To see that the international community "is standing by their rights" would give women a lot of hope "since clearly the people within China are not doing so," Littlejohn said. "It would give (women) a hope and something to hold onto, that maybe these atrocities will end."

This year also marks the 20th anniversary of a conference in Beijing hosted by the United Nations Commission on the Status of Women. Conference participants outlined twelve priorities for the advancement of women's rights in China; including forced abortion.

However, Littlejohn told CNA that since the 1995 conference "Beijing has completely ignored the issue of women's rights" and has made "no progress whatsoever toward women's rights."

"In the last 20 years (China has) done hundreds of millions of abortions, most of them forced, hundreds of millions of sterilizations, most of them forced, hundreds of millions of contraceptive coils inserted into women, many of them forced," she said.

"It's very important for the United Nations, the U.S. congress and the entire international community to grab hold of this and hold a mirror up to them and say this is what you promised in Beijing (in 1995), and this is what you've done, which is nothing."

Littlejohn specifically called for an increase in the "political will" to act on a 2013 agreement of the U.N. women's commission asking governments and NGOs to condemn "state-sponsored, coercive population control," including forced abortion, forced sterilization and forced contraception.

Although European Parliament has also passed a resolution condemning forced abortion in China, Littlejohn said to have a commitment on paper isn't enough, and that governmental bodies need to take a greater stand in putting pressure on China to end the one-child policy.

She also called on the international community to cut funding for the United Nations Population Fund, which she said has been working "hand-in-hand" with the CCP since the policy's inception.

The UNFPA "has been entirely opaque in terms of their activities in China. They argue that they don't do forced abortions. What are they doing to counter it? If you're not actively fighting against an atrocity, but are in a very secretive way somehow supporting a structure that forcibly aborts women, you are complicit with those forced abortions," she said.

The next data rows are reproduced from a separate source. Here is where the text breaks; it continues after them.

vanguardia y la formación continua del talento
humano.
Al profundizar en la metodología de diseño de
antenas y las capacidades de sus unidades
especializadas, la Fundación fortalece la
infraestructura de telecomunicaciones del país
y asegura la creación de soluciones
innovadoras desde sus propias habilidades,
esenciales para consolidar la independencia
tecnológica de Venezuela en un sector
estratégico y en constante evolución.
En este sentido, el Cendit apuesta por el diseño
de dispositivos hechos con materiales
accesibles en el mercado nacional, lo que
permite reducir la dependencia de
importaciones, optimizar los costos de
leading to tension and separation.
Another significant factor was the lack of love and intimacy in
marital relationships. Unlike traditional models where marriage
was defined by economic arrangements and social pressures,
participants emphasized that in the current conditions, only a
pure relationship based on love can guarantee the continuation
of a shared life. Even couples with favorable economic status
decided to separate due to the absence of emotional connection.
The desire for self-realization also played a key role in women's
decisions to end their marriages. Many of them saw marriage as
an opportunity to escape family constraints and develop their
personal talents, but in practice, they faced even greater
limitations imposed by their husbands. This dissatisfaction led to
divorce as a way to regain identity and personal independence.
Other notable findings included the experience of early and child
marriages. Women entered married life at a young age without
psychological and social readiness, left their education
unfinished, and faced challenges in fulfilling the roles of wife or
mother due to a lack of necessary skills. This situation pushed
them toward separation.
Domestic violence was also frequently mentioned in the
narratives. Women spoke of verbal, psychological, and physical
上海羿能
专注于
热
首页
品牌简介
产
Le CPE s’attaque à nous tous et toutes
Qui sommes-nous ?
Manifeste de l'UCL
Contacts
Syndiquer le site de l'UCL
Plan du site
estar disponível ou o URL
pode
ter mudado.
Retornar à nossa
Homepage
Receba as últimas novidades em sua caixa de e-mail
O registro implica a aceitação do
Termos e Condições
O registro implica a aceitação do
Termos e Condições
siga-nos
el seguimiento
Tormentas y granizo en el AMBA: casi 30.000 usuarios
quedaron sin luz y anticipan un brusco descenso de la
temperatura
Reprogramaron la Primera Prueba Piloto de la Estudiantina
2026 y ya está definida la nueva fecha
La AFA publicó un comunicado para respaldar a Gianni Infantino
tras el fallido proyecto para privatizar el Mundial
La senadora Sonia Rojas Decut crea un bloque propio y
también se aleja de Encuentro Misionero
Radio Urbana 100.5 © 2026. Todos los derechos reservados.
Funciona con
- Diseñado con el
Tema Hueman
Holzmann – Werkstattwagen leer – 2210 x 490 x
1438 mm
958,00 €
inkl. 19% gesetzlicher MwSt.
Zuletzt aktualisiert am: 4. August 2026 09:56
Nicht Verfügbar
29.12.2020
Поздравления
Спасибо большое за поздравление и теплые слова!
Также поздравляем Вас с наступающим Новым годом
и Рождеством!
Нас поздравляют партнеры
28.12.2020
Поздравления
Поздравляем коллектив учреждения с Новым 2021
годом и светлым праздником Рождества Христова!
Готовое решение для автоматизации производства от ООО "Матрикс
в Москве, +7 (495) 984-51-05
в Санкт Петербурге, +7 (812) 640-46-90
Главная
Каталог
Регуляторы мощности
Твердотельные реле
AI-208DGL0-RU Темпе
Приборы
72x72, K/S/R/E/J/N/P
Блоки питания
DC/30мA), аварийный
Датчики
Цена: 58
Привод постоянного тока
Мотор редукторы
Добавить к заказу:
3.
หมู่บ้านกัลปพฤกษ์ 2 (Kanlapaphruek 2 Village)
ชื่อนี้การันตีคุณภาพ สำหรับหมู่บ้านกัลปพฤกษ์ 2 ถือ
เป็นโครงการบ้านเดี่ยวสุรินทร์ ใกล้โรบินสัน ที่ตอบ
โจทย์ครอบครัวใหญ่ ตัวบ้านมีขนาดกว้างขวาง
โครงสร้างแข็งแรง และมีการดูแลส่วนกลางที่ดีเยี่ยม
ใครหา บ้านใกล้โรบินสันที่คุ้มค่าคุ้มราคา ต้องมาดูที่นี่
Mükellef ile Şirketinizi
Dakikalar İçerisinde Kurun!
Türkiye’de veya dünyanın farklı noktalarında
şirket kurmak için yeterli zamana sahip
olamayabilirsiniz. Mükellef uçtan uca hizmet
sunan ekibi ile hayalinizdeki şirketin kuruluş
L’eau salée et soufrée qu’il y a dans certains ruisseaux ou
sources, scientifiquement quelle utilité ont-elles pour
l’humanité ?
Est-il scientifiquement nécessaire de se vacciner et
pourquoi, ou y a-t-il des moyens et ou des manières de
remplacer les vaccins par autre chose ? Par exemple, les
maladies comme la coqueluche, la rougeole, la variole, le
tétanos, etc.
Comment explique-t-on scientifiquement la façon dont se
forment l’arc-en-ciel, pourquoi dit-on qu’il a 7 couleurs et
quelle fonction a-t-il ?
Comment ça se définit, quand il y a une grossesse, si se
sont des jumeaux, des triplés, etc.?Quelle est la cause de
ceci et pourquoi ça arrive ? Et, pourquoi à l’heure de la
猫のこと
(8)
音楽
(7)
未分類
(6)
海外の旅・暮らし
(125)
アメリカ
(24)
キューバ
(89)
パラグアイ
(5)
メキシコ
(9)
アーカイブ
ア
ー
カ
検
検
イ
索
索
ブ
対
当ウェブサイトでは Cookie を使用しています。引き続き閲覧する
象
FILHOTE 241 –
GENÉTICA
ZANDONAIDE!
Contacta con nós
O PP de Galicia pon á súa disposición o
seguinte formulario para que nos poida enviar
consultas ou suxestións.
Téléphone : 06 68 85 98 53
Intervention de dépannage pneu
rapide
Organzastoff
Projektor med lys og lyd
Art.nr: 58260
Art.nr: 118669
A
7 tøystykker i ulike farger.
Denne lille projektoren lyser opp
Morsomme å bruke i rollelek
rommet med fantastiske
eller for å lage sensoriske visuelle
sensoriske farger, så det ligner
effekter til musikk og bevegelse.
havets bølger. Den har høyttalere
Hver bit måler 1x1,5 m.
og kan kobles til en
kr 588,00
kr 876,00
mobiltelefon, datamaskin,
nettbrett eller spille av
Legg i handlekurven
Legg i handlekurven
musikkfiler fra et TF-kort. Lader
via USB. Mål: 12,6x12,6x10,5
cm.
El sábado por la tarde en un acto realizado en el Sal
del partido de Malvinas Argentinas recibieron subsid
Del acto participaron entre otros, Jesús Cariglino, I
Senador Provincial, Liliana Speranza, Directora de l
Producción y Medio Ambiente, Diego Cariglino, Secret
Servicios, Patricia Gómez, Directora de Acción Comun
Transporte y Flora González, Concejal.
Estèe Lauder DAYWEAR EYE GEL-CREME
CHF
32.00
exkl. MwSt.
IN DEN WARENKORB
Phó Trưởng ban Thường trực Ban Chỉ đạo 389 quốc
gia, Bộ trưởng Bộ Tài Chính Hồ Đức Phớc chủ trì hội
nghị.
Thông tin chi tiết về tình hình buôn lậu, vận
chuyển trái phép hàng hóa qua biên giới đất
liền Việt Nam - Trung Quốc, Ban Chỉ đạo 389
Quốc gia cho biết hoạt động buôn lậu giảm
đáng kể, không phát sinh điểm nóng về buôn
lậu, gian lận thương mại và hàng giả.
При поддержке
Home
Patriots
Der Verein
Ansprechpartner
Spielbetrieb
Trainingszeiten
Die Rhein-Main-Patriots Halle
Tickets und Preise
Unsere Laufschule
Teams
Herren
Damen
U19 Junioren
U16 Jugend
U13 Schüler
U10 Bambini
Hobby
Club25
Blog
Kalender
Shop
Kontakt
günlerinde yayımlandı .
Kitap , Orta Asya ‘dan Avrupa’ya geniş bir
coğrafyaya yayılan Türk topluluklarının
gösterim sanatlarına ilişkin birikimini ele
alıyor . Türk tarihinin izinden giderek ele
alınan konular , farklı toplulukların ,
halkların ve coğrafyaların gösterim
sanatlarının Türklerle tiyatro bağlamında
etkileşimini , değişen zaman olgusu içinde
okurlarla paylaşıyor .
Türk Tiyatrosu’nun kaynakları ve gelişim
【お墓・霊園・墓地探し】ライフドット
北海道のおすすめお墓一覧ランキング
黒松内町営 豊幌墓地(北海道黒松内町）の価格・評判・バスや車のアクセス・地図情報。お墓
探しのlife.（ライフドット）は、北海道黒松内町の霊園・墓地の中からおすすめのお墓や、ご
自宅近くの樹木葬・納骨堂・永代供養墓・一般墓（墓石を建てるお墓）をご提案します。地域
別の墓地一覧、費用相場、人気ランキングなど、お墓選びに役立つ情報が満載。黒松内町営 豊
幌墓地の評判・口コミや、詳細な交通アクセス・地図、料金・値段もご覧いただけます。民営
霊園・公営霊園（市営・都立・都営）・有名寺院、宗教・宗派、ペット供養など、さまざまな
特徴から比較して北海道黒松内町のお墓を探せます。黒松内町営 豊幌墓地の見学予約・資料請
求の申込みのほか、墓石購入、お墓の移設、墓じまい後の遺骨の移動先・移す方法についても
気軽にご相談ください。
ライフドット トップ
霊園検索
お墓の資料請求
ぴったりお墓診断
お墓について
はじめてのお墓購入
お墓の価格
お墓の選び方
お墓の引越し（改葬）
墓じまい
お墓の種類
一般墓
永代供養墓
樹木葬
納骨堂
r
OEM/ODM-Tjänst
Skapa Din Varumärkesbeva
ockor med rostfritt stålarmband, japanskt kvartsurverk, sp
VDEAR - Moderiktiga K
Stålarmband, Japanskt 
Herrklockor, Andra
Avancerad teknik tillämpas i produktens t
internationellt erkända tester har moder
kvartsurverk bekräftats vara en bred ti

"So I think we can put a lot of pressure on the UNFPA either to pull out of China or to be transparent about their activities in China and demonstrate that they are actively and effectively advocating against coercive population control, because if they are advocating against it, it's completely ineffective."

Littlejohn's organization Women's Rights Without Frontiers combats gendercide, sex slavery, and forced abortions and sterilizations in China. Littlejohn spoke with CNA in Rome, where she met with Vatican officials to discuss her April 30 congressional hearing on China's one-child policy. She is also presenting this weekend at the Pontifical Council for Justice and Peace's two-day conference on women and the Sustainable Development Goals (SDGs).